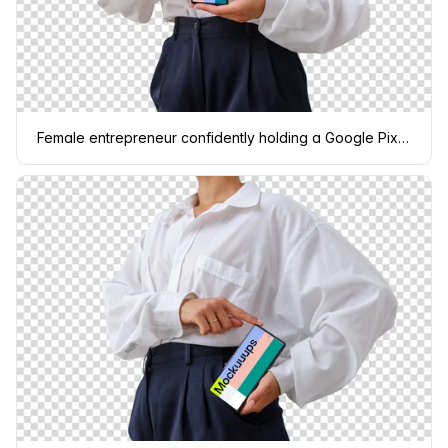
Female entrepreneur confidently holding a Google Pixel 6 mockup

##############################

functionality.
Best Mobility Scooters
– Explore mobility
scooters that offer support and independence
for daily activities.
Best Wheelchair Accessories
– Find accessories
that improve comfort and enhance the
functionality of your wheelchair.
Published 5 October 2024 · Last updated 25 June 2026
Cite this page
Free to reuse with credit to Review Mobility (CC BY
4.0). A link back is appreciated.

##############################

Output exactly the lines of the material above from the one containing "Free to reuse" up to and including the one containing "4.0). A link back is appreciated.".

Output for this exercise ::
Free to reuse with credit to Review Mobility (CC BY
4.0). A link back is appreciated.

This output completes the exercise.